I’ve been thinking about this conversation for far too long. Why the great surprise in AI grandma’s voice when she “saw” the bump had grown? What else did she expect from a human pregnancy? And that baby unicorn was bang on first time. Unicorns can’t fly. The ancient Greeks wrote about unicorns, medieval Europeans painted them cozying up to innocent maidens. Thousands of years of unicorns and no one’s ever given them wings. Baby Charlie’s AI grandma is feeding him AI slop.

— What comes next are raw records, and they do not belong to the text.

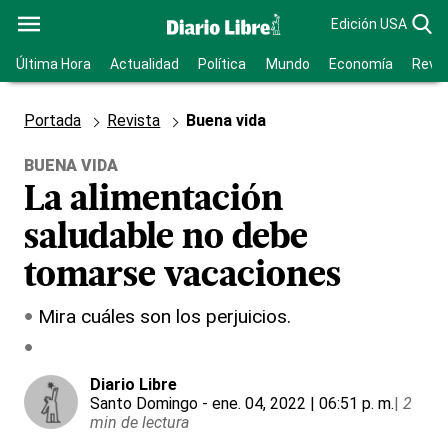
Edición USA
Última Hora
Actualidad
Política
Mundo
Economía
Revis
Portada
Revista
Buena vida
BUENA VIDA
La alimentación
saludable no debe
tomarse vacaciones
Mira cuáles son los perjuicios.
Diario Libre
Santo Domingo
- ene. 04, 2022 | 06:51 p. m.
|
2
min de lectura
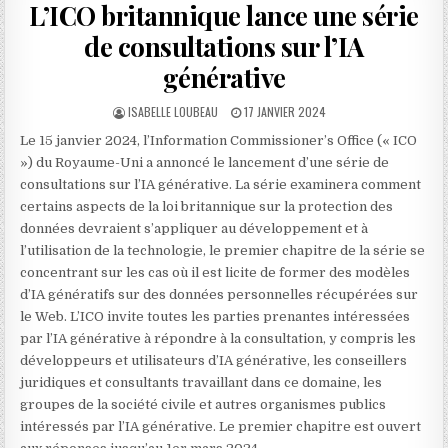
L’ICO britannique lance une série
de consultations sur l’IA
générative
AUTHOR:
PUBLISHED
ISABELLE LOUBEAU
17 JANVIER 2024
DATE:
Le 15 janvier 2024, l’Information Commissioner’s Office (« ICO
») du Royaume-Uni a annoncé le lancement d’une série de
consultations sur l’IA générative. La série examinera comment
certains aspects de la loi britannique sur la protection des
données devraient s’appliquer au développement et à
l’utilisation de la technologie, le premier chapitre de la série se
concentrant sur les cas où il est licite de former des modèles
d’IA génératifs sur des données personnelles récupérées sur
le Web. L’ICO invite toutes les parties prenantes intéressées
par l’IA générative à répondre à la consultation, y compris les
développeurs et utilisateurs d’IA générative, les conseillers
juridiques et consultants travaillant dans ce domaine, les
groupes de la société civile et autres organismes publics
intéressés par l’IA générative. Le premier chapitre est ouvert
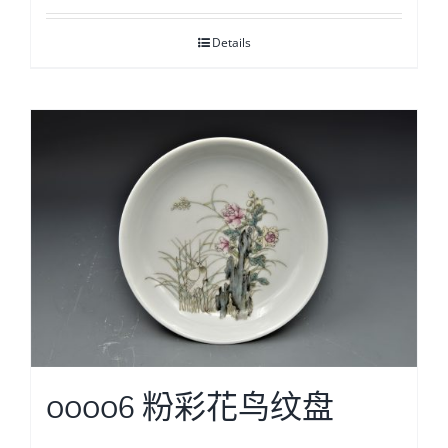
Details
00006 粉彩花鸟纹盘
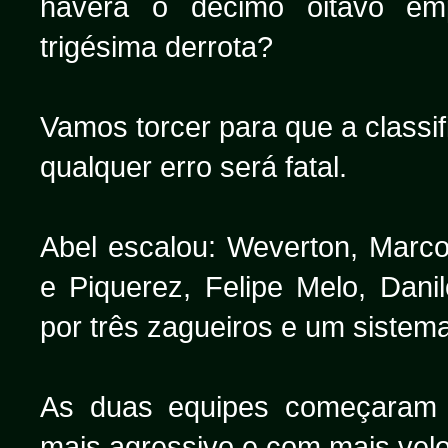
haverá o décimo oitavo e
trigésima derrota?
Vamos torcer para que a classi
qualquer erro será fatal.
Abel escalou: Weverton, Mar
e Piquerez, Felipe Melo, Dan
por três zagueiros e um sistema
As duas equipes começaram 
mais agressivo e com mais vel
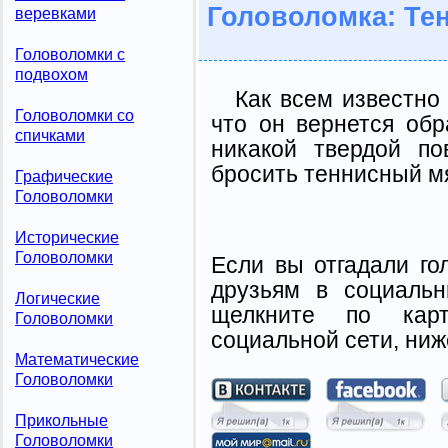
Головоломка: Те
веревками
Головоломки с
подвохом
Как всем известно
Головоломки со
что он вернется обр
спичками
никакой твердой по
бросить теннисный м
Графические
Головоломки
Исторические
Головоломки
Если вы отгадали го
друзьям в социальн
Логические
щелкните по карт
Головоломки
социальной сети, ниж
Математические
Головоломки
Прикольные
Головоломки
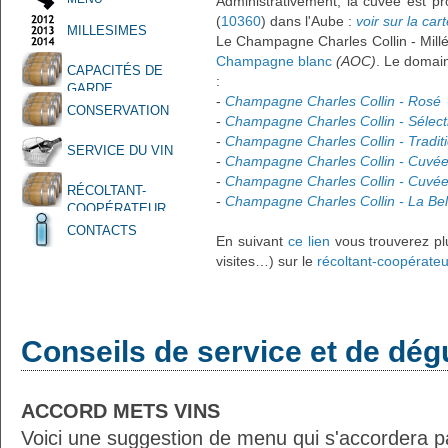
Administrativement, la cuvée est p
(
10360
) dans l'Aube :
voir sur la car
MILLESIMES
Le Champagne Charles Collin - Mill
Champagne blanc
(AOC)
. Le domai
CAPACITÉS DE
:
GARDE
-
Champagne Charles Collin - Rosé
CONSERVATION
-
Champagne Charles Collin - Sélect
-
Champagne Charles Collin - Tradit
SERVICE DU VIN
-
Champagne Charles Collin - Cuvée
-
Champagne Charles Collin - Cuvée
RÉCOLTANT-
-
Champagne Charles Collin - La Bell
COOPÉRATEUR
CONTACTS
En suivant
ce lien
vous trouverez plu
visites…) sur le
récoltant-coopérate
Conseils de service et de dég
ACCORD METS VINS
Voici une suggestion de menu qui s'accordera p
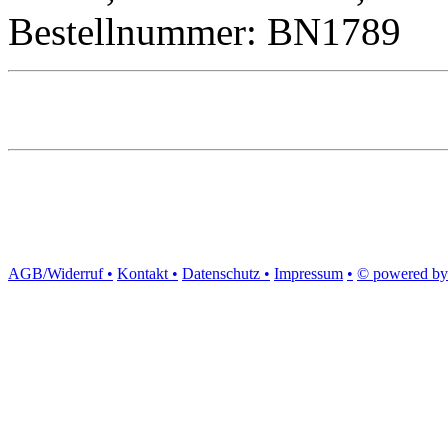
Bestellnummer: BN1789
AGB/Widerruf •
Kontakt •
Datenschutz •
Impressum
•
© powered by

But I can see the business model here. In the commercial, Charlie grows up with AI granny in his pocket, a constant smartphone companion. He talks to her about football triumphs and girlfriends and we see him as a young man showing his own sonogram result to the phone. There’s no end to this once it starts. Charlie, who grew up with AI granny, isn’t ever going to let her go, is he? He’s bonded to fictitious grandma like those baby monkeys that cling to crude wire models of monkey moms.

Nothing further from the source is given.